Filipe Coelho

Personal information
- Full name: Filipe Emanuel Curto Coelho
- Date of birth: 26 January 1985 (age 41)
- Place of birth: Portugal

Team information
- Current team: Casa Pia (manager)

Managerial career
- Years: Team
- 2006–2007: Povoense (youth)
- 2007–2023: Benfica (youth)
- 2023–2024: Estoril U23
- 2024–2025: Chelsea U21
- 2025–2026: Strasbourg (assistant)
- 2026–: Casa Pia

= Filipe Coelho (football manager, born 1985) =

Portuguese football manager (born 1985)

Filipe Emanuel Curto Coelho (born 26 January 1985) is a Portuguese football manager, currently in charge of Casa Pia.

==Career==
Coelho began his career with Povoense in 2006, before moving to the structure of Benfica in the following year. He then coached several youth sides at the club before departing on 13 June 2023.

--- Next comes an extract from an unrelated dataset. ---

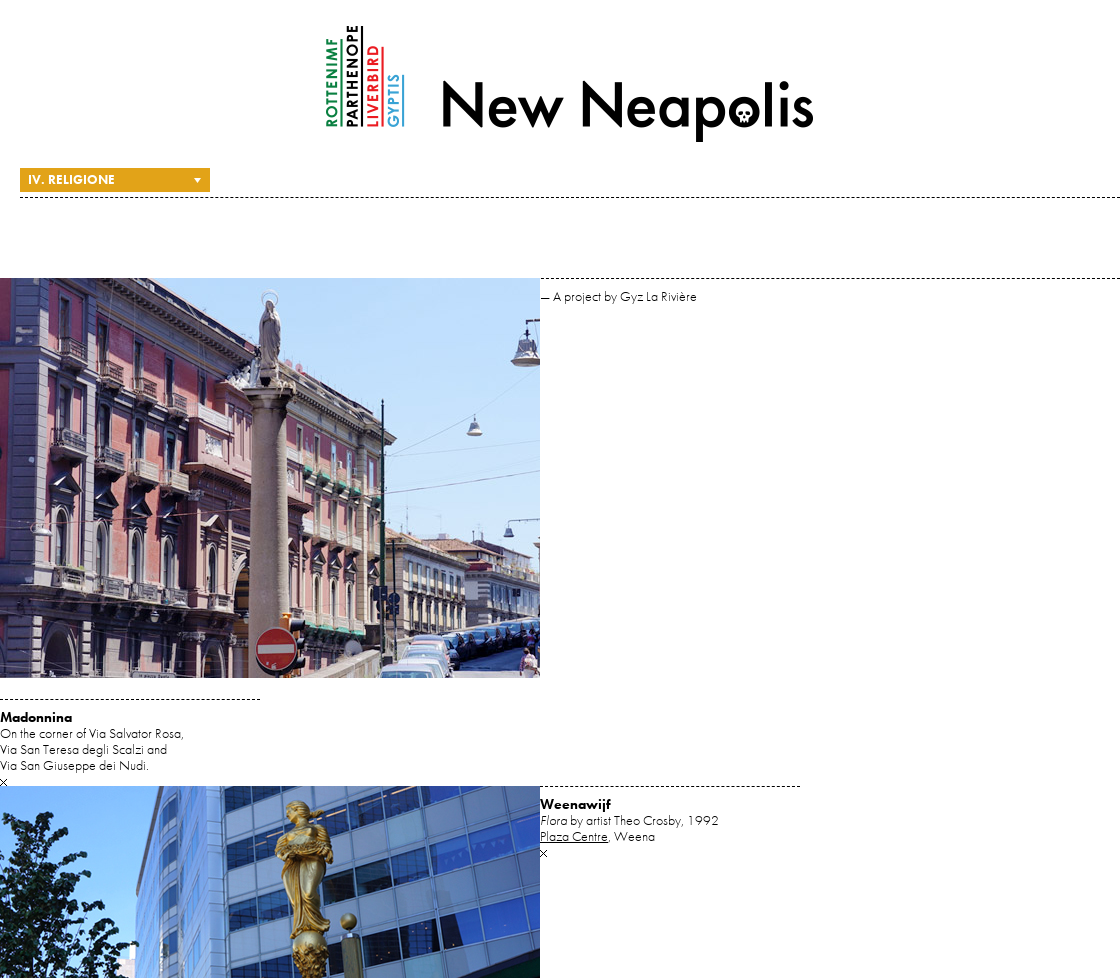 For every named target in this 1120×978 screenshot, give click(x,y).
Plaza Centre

On 11 July 2023, Coelho was named manager of Estoril's under-23 team. He led the side to the Liga Revelação title, and was announced as under-21 coach of Chelsea on 11 July 2024.

On 29 July 2025, Coelho left Chelsea to fellow BlueCo-owned club Strasbourg, as an assistant manager. On 5 July 2026, he returned to Portugal after being appointed manager of Primeira Liga side Casa Pia.